Intanto, nell'ottobre del '22 i fascisti, trascinati da Mussolini, erano arrivati a Roma. Dal governo e dal re non arrivò nessun ordine di spazzarli via, e così, l'esercito da operetta vinse la più improbabile delle battaglie. Mussolini venne incaricato di formare il nuovo governo e lui lo formò. L'intero gruppo dirigente comunista e i massimalisti di Serrati si trovavano a Mosca, per una riunione del Comintern. Al loro rientro in Italia, trovarono il fascismo al potere.

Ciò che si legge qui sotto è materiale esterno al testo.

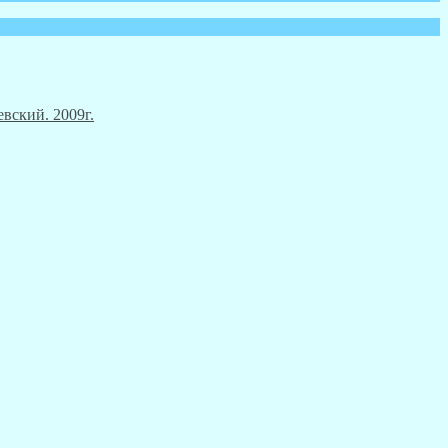
вский. 2009г.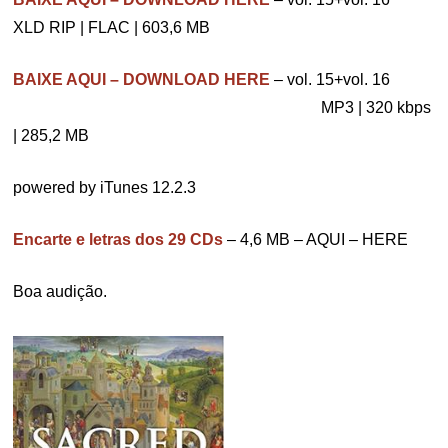
XLD RIP | FLAC | 603,6 MB
BAIXE AQUI – DOWNLOAD HERE
– vol. 15+vol. 16
………………………………………………….
MP3 | 320 kbps
| 285,2 MB
powered by iTunes 12.2.3
Encarte e letras dos 29 CDs
– 4,6 MB – AQUI – HERE
Boa audição.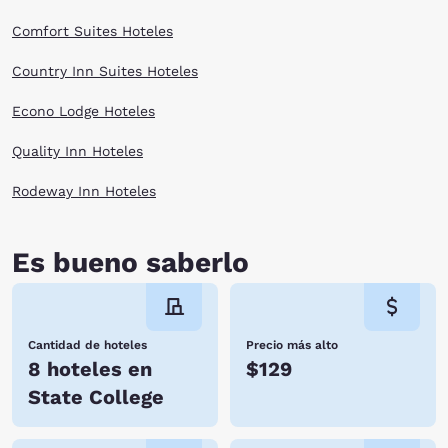
Comfort Suites Hoteles
Country Inn Suites Hoteles
Econo Lodge Hoteles
Quality Inn Hoteles
Rodeway Inn Hoteles
Es bueno saberlo
Cantidad de hoteles
Precio más alto
8 hoteles en
$129
State College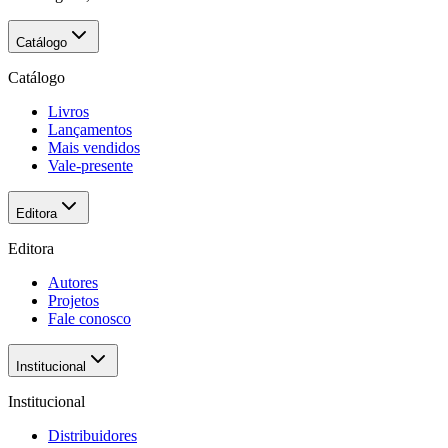
Catálogo
Catálogo
Livros
Lançamentos
Mais vendidos
Vale-presente
Editora
Editora
Autores
Projetos
Fale conosco
Institucional
Institucional
Distribuidores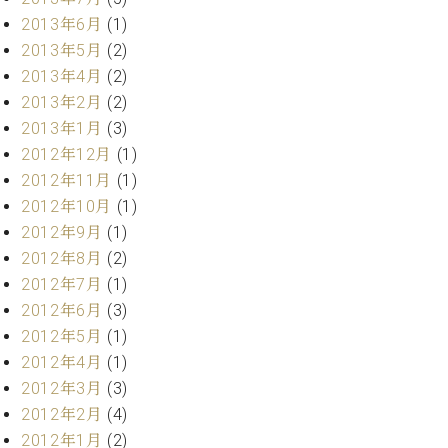
マ
2013年6月
(1)
ー
サ
2013年5月
(2)
ー
2013年4月
(2)
ビ
2013年2月
(2)
ス
(
2013年1月
(3)
調
2012年12月
(1)
律
)
2012年11月
(1)
2012年10月
(1)
2012年9月
(1)
ア
フ
2012年8月
(2)
タ
2012年7月
(1)
ー
2012年6月
(3)
サ
2012年5月
(1)
ー
2012年4月
(1)
ビ
2012年3月
(3)
ス
(調
2012年2月
(4)
律)
2012年1月
(2)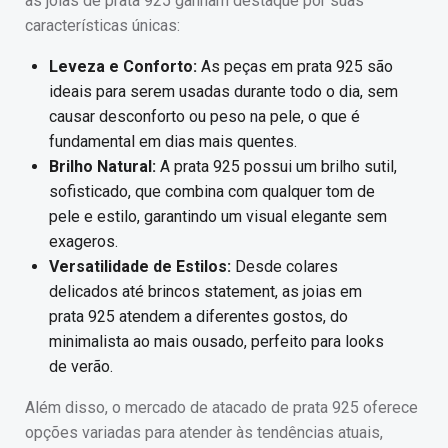
as joias de prata 925 ganham destaque por suas
características únicas:
Leveza e Conforto:
As peças em prata 925 são
ideais para serem usadas durante todo o dia, sem
causar desconforto ou peso na pele, o que é
fundamental em dias mais quentes.
Brilho Natural:
A prata 925 possui um brilho sutil,
sofisticado, que combina com qualquer tom de
pele e estilo, garantindo um visual elegante sem
exageros.
Versatilidade de Estilos:
Desde colares
delicados até brincos statement, as joias em
prata 925 atendem a diferentes gostos, do
minimalista ao mais ousado, perfeito para looks
de verão.
Além disso, o mercado de atacado de prata 925 oferece
opções variadas para atender às tendências atuais,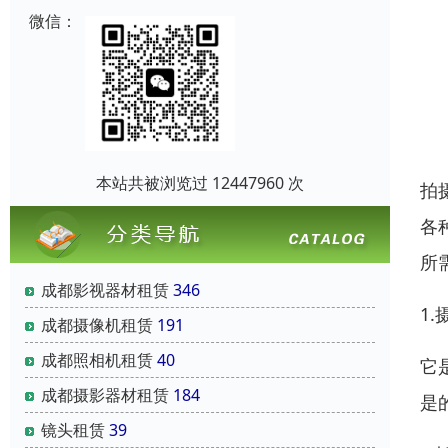
微信：
本站共被浏览过 12447960 次
拍
各
所
成都影视器材租赁
346
1
成都摄像机租赁
191
成都照相机租赁
40
它
成都摄影器材租赁
184
是
镜头租赁
39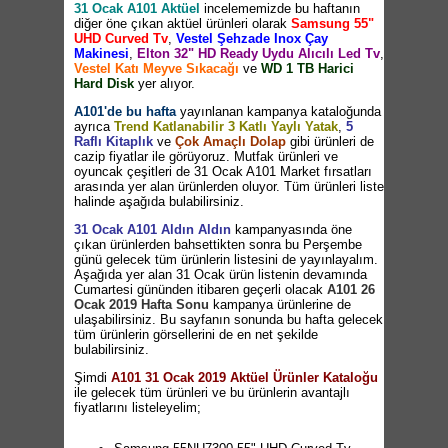
31 Ocak A101 Aktüel
incelememizde bu haftanın
diğer öne çıkan aktüel ürünleri olarak
Samsung 55"
UHD Curved Tv
,
Vestel Şehzade Inox Çay
Makinesi
,
Elton 32" HD Ready Uydu Alıcılı Led Tv
,
Vestel Katı Meyve Sıkacağı
ve
WD 1 TB Harici
Hard Disk
yer alıyor.
A101'de bu hafta
yayınlanan kampanya kataloğunda
ayrıca
Trend Katlanabilir 3 Katlı Yaylı Yatak
,
5
Raflı Kitaplık
ve
Çok Amaçlı Dolap
gibi ürünleri de
cazip fiyatlar ile görüyoruz. Mutfak ürünleri ve
oyuncak çeşitleri de 31 Ocak A101 Market fırsatları
arasında yer alan ürünlerden oluyor. Tüm ürünleri liste
halinde aşağıda bulabilirsiniz.
31 Ocak A101 Aldın Aldın
kampanyasında öne
çıkan ürünlerden bahsettikten sonra bu Perşembe
günü gelecek tüm ürünlerin listesini de yayınlayalım.
Aşağıda yer alan 31 Ocak ürün listenin devamında
Cumartesi gününden itibaren geçerli olacak
A101 26
Ocak 2019 Hafta Sonu
kampanya ürünlerine de
ulaşabilirsiniz. Bu sayfanın sonunda bu hafta gelecek
tüm ürünlerin görsellerini de en net şekilde
bulabilirsiniz.
Şimdi
A101 31 Ocak 2019 Aktüel Ürünler Kataloğu
ile gelecek tüm ürünleri ve bu ürünlerin avantajlı
fiyatlarını listeleyelim;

In tutta questa fase, Gramsci stesso, come s'è visto, non riuscì a combinare granché, stretto nella disciplina di partito e costretto ad una innaturale posizione attendista, imposta da Bordiga.

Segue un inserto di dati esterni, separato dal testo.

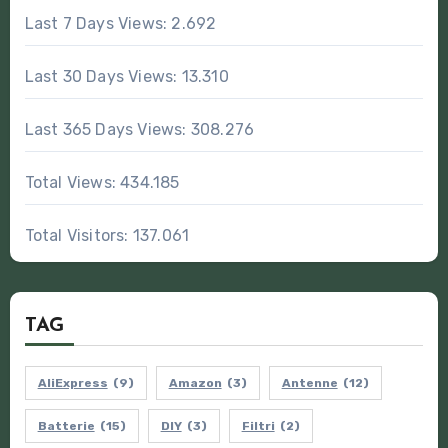
Last 7 Days Views:
2.692
Last 30 Days Views:
13.310
Last 365 Days Views:
308.276
Total Views:
434.185
Total Visitors:
137.061
TAG
AliExpress
(9)
Amazon
(3)
Antenne
(12)
Batterie
(15)
DIY
(3)
Filtri
(2)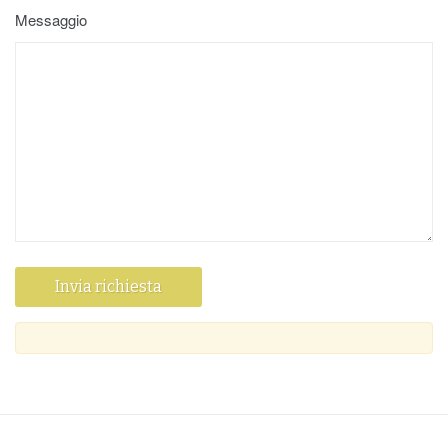
Messaggio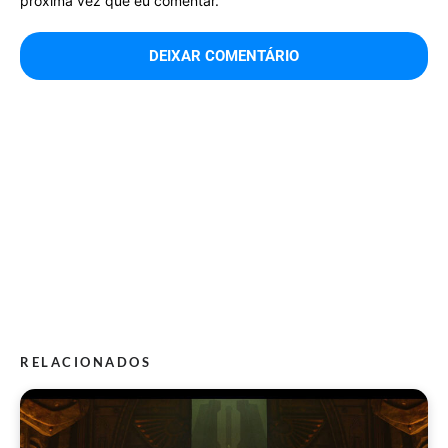
próxima vez que eu comentar.
RELACIONADOS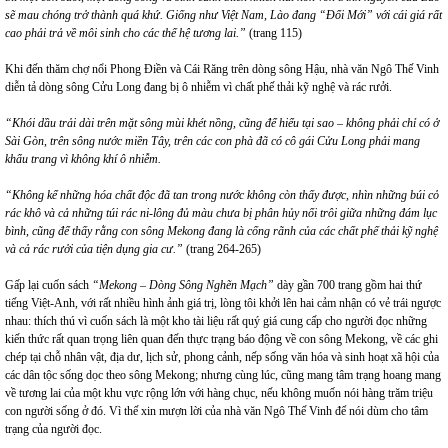
sẽ mau chóng trở thành quá khứ. Giống như Việt Nam, Lào đang “Đổi Mới” với cái giá rất
cao phải trả về môi sinh cho các thế hệ tương lai.”
(trang 115)
Khi đến thăm chợ nổi Phong Điền và Cái Răng trên dòng sông Hậu, nhà văn Ngô Thế Vinh
diễn tả dòng sông Cửu Long đang bị ô nhiễm vì chất phế thải kỹ nghệ và rác rưởi.
“Khói dầu trải dài trên mặt sông mùi khét nồng, cũng để hiểu tại sao – không phải chỉ có ở
Sài Gòn, trên sông nước miền Tây, trên các con phà đã có cô gái Cửu Long phải mang
khẩu trang vì không khí ô nhiễm.
“Không kể những hóa chất độc đã tan trong nước không còn thấy được, nhìn những búi cỏ
rác khô và cả những túi rác ni-lông đủ màu chưa bị phân hủy nổi trôi giữa những đám lục
bình, cũng để thấy rằng con sông Mekong đang là cống rãnh của các chất phế thải kỹ nghệ
và cả rác rưởi của tiện dụng gia cư.”
(trang 264-265)
Gấp lại cuốn sách
“Mekong – Dòng Sông Nghẽn Mạch”
dày gần 700 trang gồm hai thứ
tiếng Việt-Anh, với rất nhiều hình ảnh giá trị, lòng tôi khởi lên hai cảm nhận có vẻ trái ngược
nhau: thích thú vì cuốn sách là một kho tài liệu rất quý giá cung cấp cho người đọc những
kiến thức rất quan trọng liên quan đến thực trạng báo động về con sông Mekong, về các ghi
chép tại chỗ nhân vật, địa dư, lịch sử, phong cảnh, nếp sống văn hóa và sinh hoạt xã hội của
các dân tộc sống dọc theo sông Mekong; nhưng cùng lúc, cũng mang tâm trạng hoang mang
về tương lai của một khu vực rộng lớn với hàng chục, nếu không muốn nói hàng trăm triệu
con người sống ở đó. Vì thế xin mượn lời của nhà văn Ngô Thế Vinh để nói dùm cho tâm
trạng của người đọc.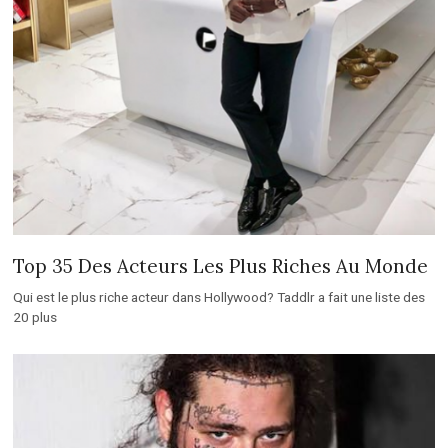
Top 35 Des Acteurs Les Plus Riches Au Monde
Qui est le plus riche acteur dans Hollywood? Taddlr a fait une liste des
20 plus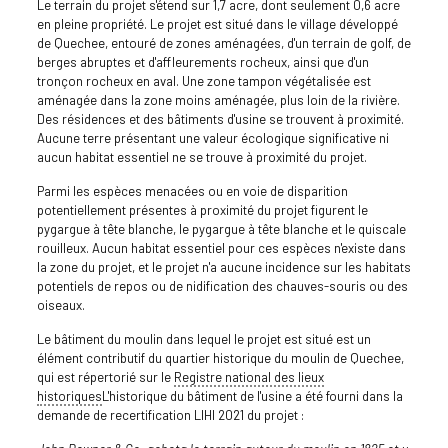
Le terrain du projet s'étend sur 1,7 acre, dont seulement 0,6 acre
en pleine propriété. Le projet est situé dans le village développé
de Quechee, entouré de zones aménagées, d'un terrain de golf, de
berges abruptes et d'affleurements rocheux, ainsi que d'un
tronçon rocheux en aval. Une zone tampon végétalisée est
aménagée dans la zone moins aménagée, plus loin de la rivière.
Des résidences et des bâtiments d'usine se trouvent à proximité.
Aucune terre présentant une valeur écologique significative ni
aucun habitat essentiel ne se trouve à proximité du projet.
Parmi les espèces menacées ou en voie de disparition
potentiellement présentes à proximité du projet figurent le
pygargue à tête blanche, le pygargue à tête blanche et le quiscale
rouilleux. Aucun habitat essentiel pour ces espèces n'existe dans
la zone du projet, et le projet n'a aucune incidence sur les habitats
potentiels de repos ou de nidification des chauves-souris ou des
oiseaux.
Le bâtiment du moulin dans lequel le projet est situé est un
élément contributif du quartier historique du moulin de Quechee,
qui est répertorié sur le
Registre national des lieux
historiques
L'historique du bâtiment de l'usine a été fourni dans la
demande de recertification LIHI 2021 du projet :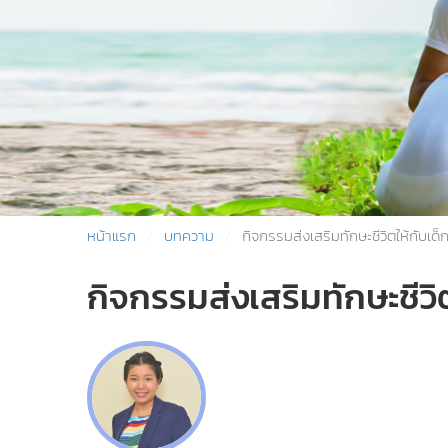
หน้าแรก
บทความ
กิจกรรมส่งเสริมทักษะชีวิตให้กับเด็ก
กิจกรรมส่งเสริมทักษะชีวิต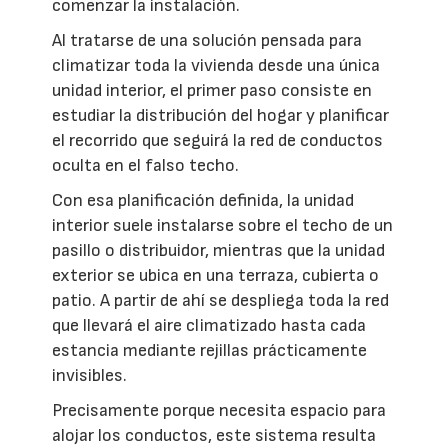
comenzar la instalación.
Al tratarse de una solución pensada para
climatizar toda la vivienda desde una única
unidad interior, el primer paso consiste en
estudiar la distribución del hogar y planificar
el recorrido que seguirá la red de conductos
oculta en el falso techo.
Con esa planificación definida, la unidad
interior suele instalarse sobre el techo de un
pasillo o distribuidor, mientras que la unidad
exterior se ubica en una terraza, cubierta o
patio. A partir de ahí se despliega toda la red
que llevará el aire climatizado hasta cada
estancia mediante rejillas prácticamente
invisibles.
Precisamente porque necesita espacio para
alojar los conductos, este sistema resulta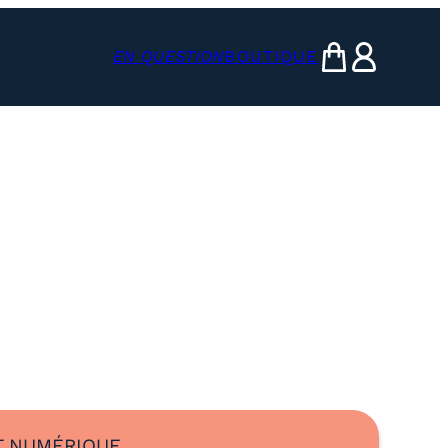
EN QUESTION
BOUTIQUE
mon panier
ma compte
 NUMÉRIQUE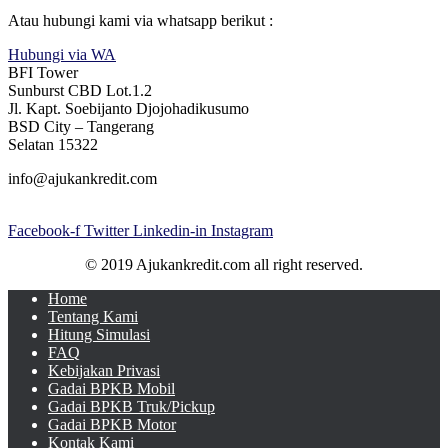
Atau hubungi kami via whatsapp berikut :
Hubungi via WA
BFI Tower
Sunburst CBD Lot.1.2
Jl. Kapt. Soebijanto Djojohadikusumo
BSD City – Tangerang
Selatan 15322
info@ajukankredit.com
Facebook-f
Twitter
Linkedin-in
Instagram
© 2019 Ajukankredit.com all right reserved.
Home
Tentang Kami
Hitung Simulasi
FAQ
Kebijakan Privasi
Gadai BPKB Mobil
Gadai BPKB Truk/Pickup
Gadai BPKB Motor
Kontak Kami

Quando il Comintern cercò di imporre al partito italiano la riunificazione con i socialisti massimalisti di Serrati, l'intera direzione si dimise per protesta. Si era all'inizio del 1923. Tra febbraio ed aprile Mussolini fece arrestare quasi tutti i componenti del comitato centrale, insieme a 72 segretari provinciali. Fu Gramsci, che si trovava a Vienna, a rendersi conto per primo che la situazione non era più sostenibile. Cominciò allora a lavorare alla costruzione di un nuovo gruppo dirigente. Rientrato in Italia nel 1924, dopo la sua elezione a deputato, riuscì a radunare attorno alle proprie posizioni, che erano quelle del Comintern, dirigenti influenti come Terracini, Togliatti, Leonetti, Grieco e Scoccimarro. Questo nuovo gruppo non aveva ancora la maggioranza del partito. Al congresso di Como dell'aprile 1924 la fazione di Bordiga ottenne 41 delegati su 67. Al gruppo di Gramsci andarono solo 9 delegati e alla destra di Tasca ne andarono 8. Ma solo due anni dopo, al Congresso di Lione, svoltosi in Francia per motivi di sicurezza, Gramsci ebbe finalmente la maggioranza.

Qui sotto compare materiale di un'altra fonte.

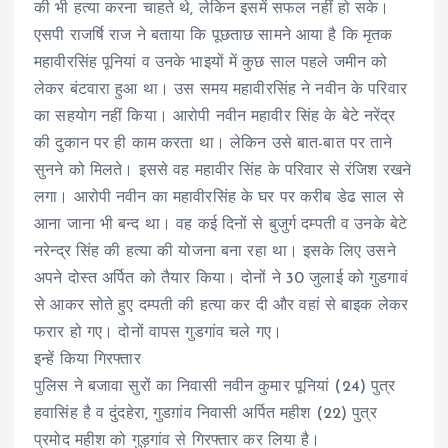
की भी हत्या करना चाहते थे, लेकिन इसमें सफल नहीं हो सके।
एसपी राजर्षि राज ने बताया कि पूछताछ सामने आया है कि मृतक
महावीरसिंह पूनियां व उनके भाइयों में कुछ साल पहले जमीन को
लेकर बंटवारा हुआ था। उस समय महावीरसिंह ने नवीन के परिवार
का सहयोग नहीं किया। आरोपी नवीन महावीर सिंह के बेटे नरेंद्र
की दुकान पर ही काम करता था। लेकिन उसे बात-बात पर ताने
सुनने को मिलते। इससे वह महावीर सिंह के परिवार से रंजिश रखने
लगा। आरोपी नवीन का महावीरसिंह के घर पर करीब डेढ साल से
आना जाना भी बन्द था। वह कई दिनों से बुजुर्ग दम्पती व उनके बेटे
नरेन्द्र सिंह की हत्या की योजना बना रहा था। इसके लिए उसने
अपने दोस्त अर्पित को तैयार किया। दोनों ने 30 जुलाई को गुडगावं
से आकर सोते हुए दम्पती की हत्या कर दी और वहां से बाइक लेकर
फरार हो गए। दोनों वापस गुडगांव चले गए।
इन्हें किया गिरफ्तार
पुलिस ने बजावा सुरों का निवासी नवीन कुमार पूनियां (24) पुत्र
हवासिंह है व दुंदहेरा, गुडग़ांव निवासी अर्पित महीश (22) पुत्र
प्रमोद महीश को गुड़गांव से गिरफ्तार कर लिया है।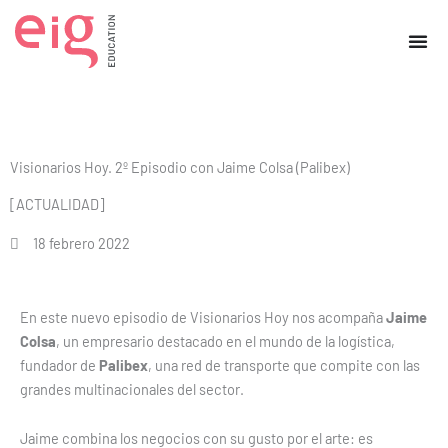
Ir
al
contenido
Visionarios Hoy. 2º Episodio con Jaime Colsa (Palibex)
[ACTUALIDAD]
18 febrero 2022
En este nuevo episodio de Visionarios Hoy nos acompaña
Jaime
Colsa
, un empresario destacado en el mundo de la logística,
fundador de
Palibex
, una red de transporte que compite con las
grandes multinacionales del sector.
Jaime combina los negocios con su gusto por el arte: es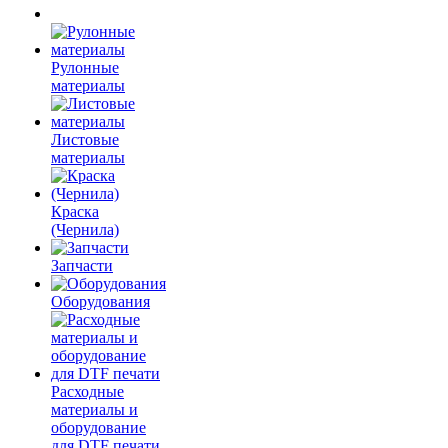
Рулонные
материалы
Листовые
материалы
Краска
(Чернила)
Запчасти
Оборудования
Расходные
материалы и
оборудование
для DTF печати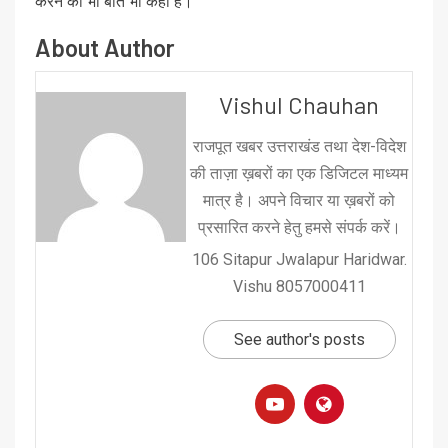
करने की भी बात भी कही है।
About Author
Vishul Chauhan
राजपूत खबर उत्तराखंड तथा देश-विदेश
की ताज़ा ख़बरों का एक डिजिटल माध्यम
मात्र है। अपने विचार या ख़बरों को
प्रसारित करने हेतु हमसे संपर्क करें।
106 Sitapur Jwalapur Haridwar.
Vishu 8057000411
See author's posts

Nei documenti ufficiali si scorge finalmente l'impronta di Gramsci, anche se pare sia stato Togliatti a scriverne la stesura finale. L'analisi dei rapporti di forza appare molto più lucida che in passato, la valutazione del fascismo pare finalmente centrare la natura del fenomeno, le ragioni della sua consistenza. Dopo il congresso, Togliatti partirà per Mosca. Gramsci aveva deciso che il numero due del partito doveva dedicarsi anima e corpo a rinsaldare i rapporti con il Comintern e il gruppo dirigente sovietico. A Mosca era in corso una lotta durissima per il potere. Stalin e Trotzskj, dopo la morte di Lenin si disputavano la successione. Ma, stranamente, nel 1926, il più deciso a combattere Trotzsky era Bucharin, non Stalin. L'oggetto del contendere era la NEP, la nuova politica economica che di fatto reintroduceva elementi di amministrazione capitalistica nella conduzione delle fabbriche.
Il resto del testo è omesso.